**Exercise aim:** Which lines in the records below contain the word "Every"? Report each of them.

(Collection entries)
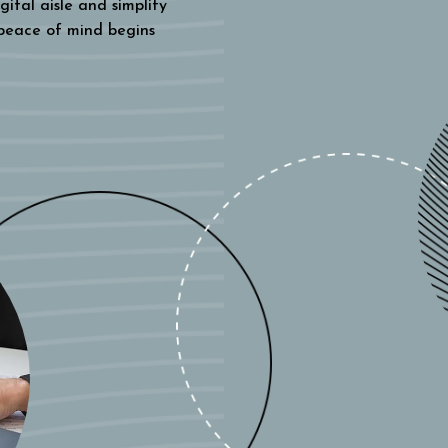
gital aisle and simplify
 peace of mind begins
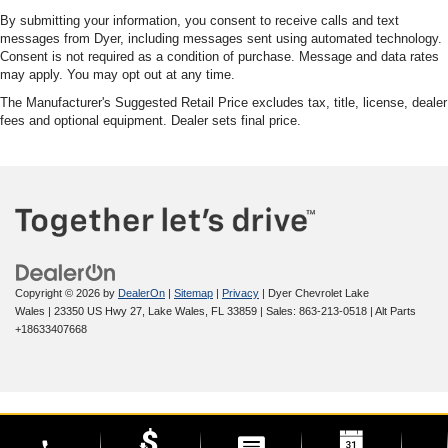
By submitting your information, you consent to receive calls and text
messages from Dyer, including messages sent using automated technology.
Consent is not required as a condition of purchase. Message and data rates
may apply. You may opt out at any time.
The Manufacturer's Suggested Retail Price excludes tax, title, license, dealer
fees and optional equipment. Dealer sets final price.
Copyright © 2026
by
DealerOn
|
Sitemap
|
Privacy
| Dyer Chevrolet Lake
Wales
|
23350 US Hwy 27,
Lake Wales,
FL
33859
| Sales:
863-213-0518
|
Alt Parts
+18633407668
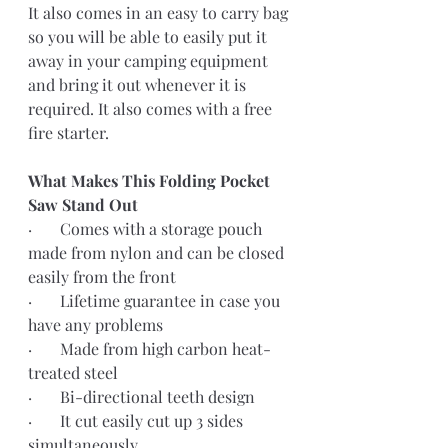
It also comes in an easy to carry bag 
so you will be able to easily put it 
away in your camping equipment 
and bring it out whenever it is 
required. It also comes with a free 
fire starter.
What Makes This Folding Pocket 
Saw Stand Out
·       Comes with a storage pouch 
made from nylon and can be closed 
easily from the front
·       Lifetime guarantee in case you 
have any problems
·       Made from high carbon heat-
treated steel
·       Bi-directional teeth design
·       It cut easily cut up 3 sides 
simultaneously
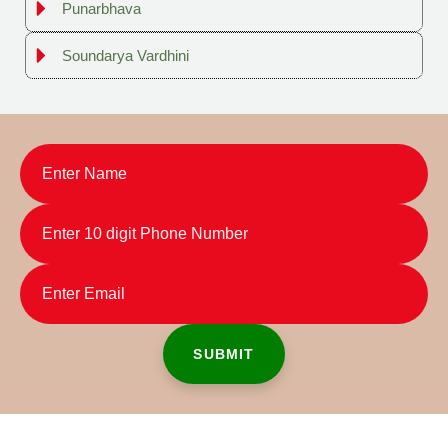
Punarbhava
Soundarya Vardhini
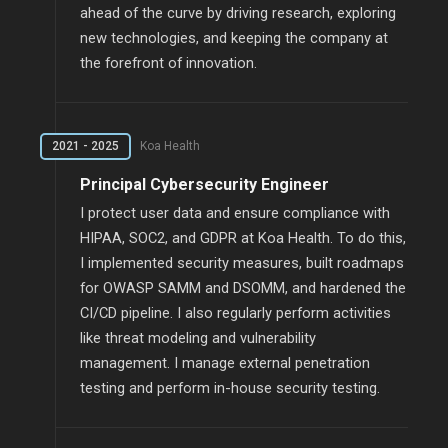
ahead of the curve by driving research, exploring
new technologies, and keeping the company at
the forefront of innovation.
2021 - 2025
Koa Health
Principal Cybersecurity Engineer
I protect user data and ensure compliance with
HIPAA, SOC2, and GDPR at Koa Health. To do this,
I implemented security measures, built roadmaps
for OWASP SAMM and DSOMM, and hardened the
CI/CD pipeline. I also regularly perform activities
like threat modeling and vulnerability
management. I manage external penetration
testing and perform in-house security testing.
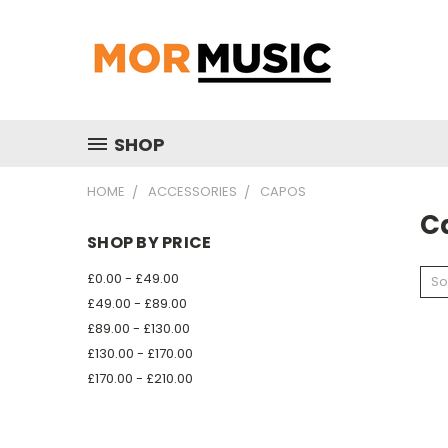
SHOP
HOME
ACCESSORIES
CAPOS
C
SHOP BY PRICE
£0.00 - £49.00
So
£49.00 - £89.00
£89.00 - £130.00
£130.00 - £170.00
£170.00 - £210.00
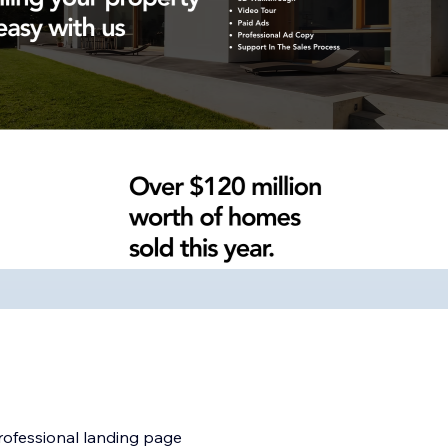
professional landing page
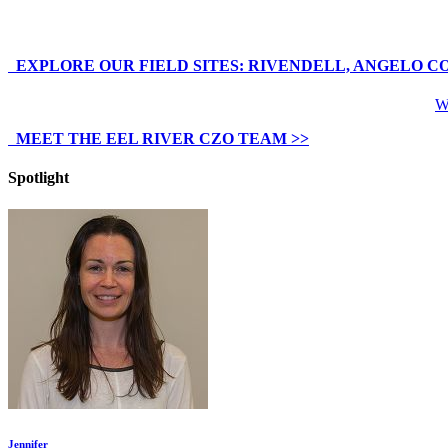
EXPLORE OUR FIELD SITES: RIVENDELL, ANGELO C
We
MEET THE EEL RIVER CZO TEAM >>
Spotlight
Jennifer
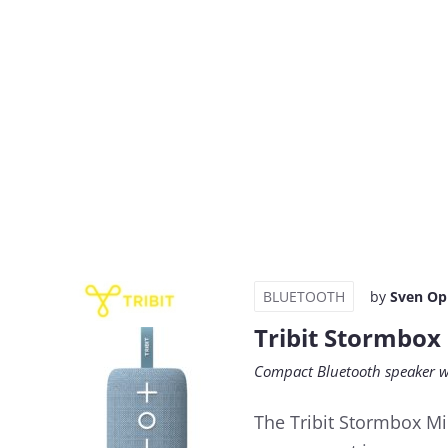
BLUETOOTH
by
Sven Op
Tribit Stormbox
Compact Bluetooth speaker w
The Tribit Stormbox Min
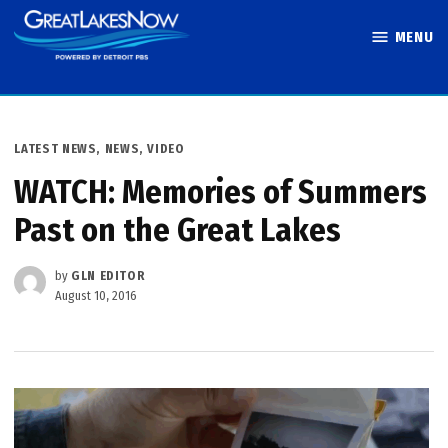
Skip
MENU
to
Great Lakes
content
Now
POSTED
LATEST NEWS
,
NEWS
,
VIDEO
IN
WATCH: Memories of Summers
Past on the Great Lakes
by
GLN EDITOR
August 10, 2016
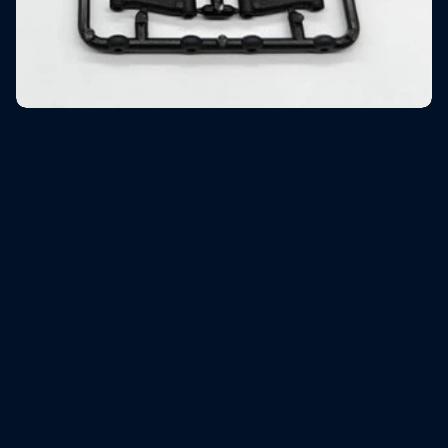
Rear lower arms & Rear upright
$9.90
Shipping
calculated at checkout.
Description
Low in stock
Add to cart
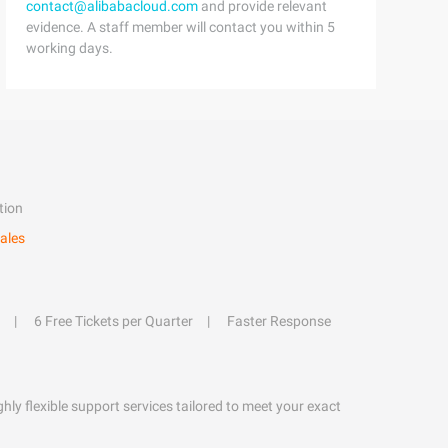
contact@alibabacloud.com
and provide relevant
evidence. A staff member will contact you within 5
working days.
tion
ales
6 Free Tickets per Quarter
Faster Response
hly flexible support services tailored to meet your exact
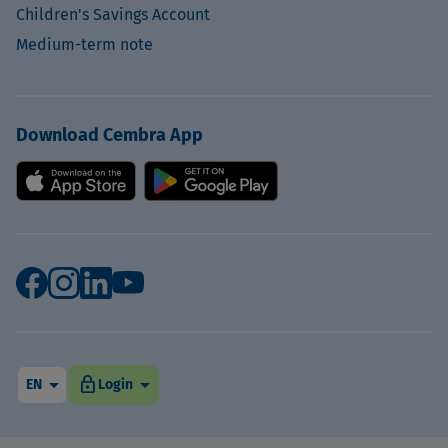
Children's Savings Account
Medium-term note
Download Cembra App
arrow_drop_down
arrow_drop_down
lock
EN
Login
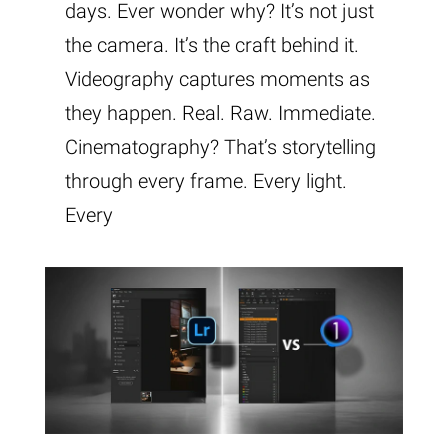
days. Ever wonder why? It’s not just
the camera. It’s the craft behind it.
Videography captures moments as
they happen. Real. Raw. Immediate.
Cinematography? That’s storytelling
through every frame. Every light.
Every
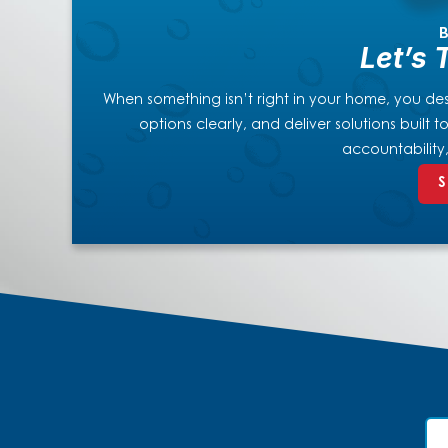
B
Let’s 
When something isn’t right in your home, you dese
options clearly, and deliver solutions built
accountability
S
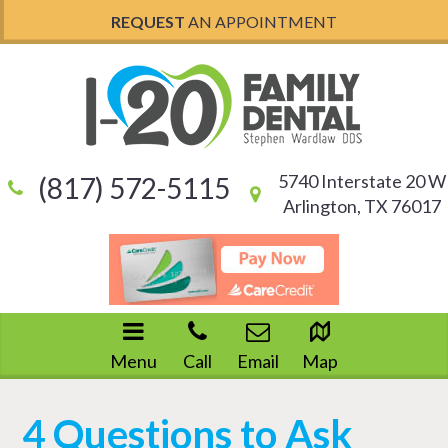
REQUEST
AN APPOINTMENT
5740 Interstate 20 W
(817) 572-5115
Arlington, TX 76017
Menu
Call
Email
Map
4 Questions to Ask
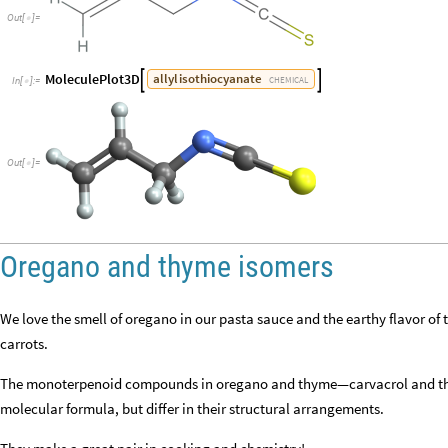
Out
[
]
=

MoleculePlot3D
allyl
isothiocyanate


CHEMICAL
In
[
]
:
=

Out
[
]
=

Oregano and thyme isomers
We love the smell of oregano in our pasta sauce and the earthy flavor o
carrots.
The monoterpenoid compounds in oregano and thyme—carvacrol and th
molecular formula, but differ in their structural arrangements.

**Solution for this task:**
through every frame. Every light.
Every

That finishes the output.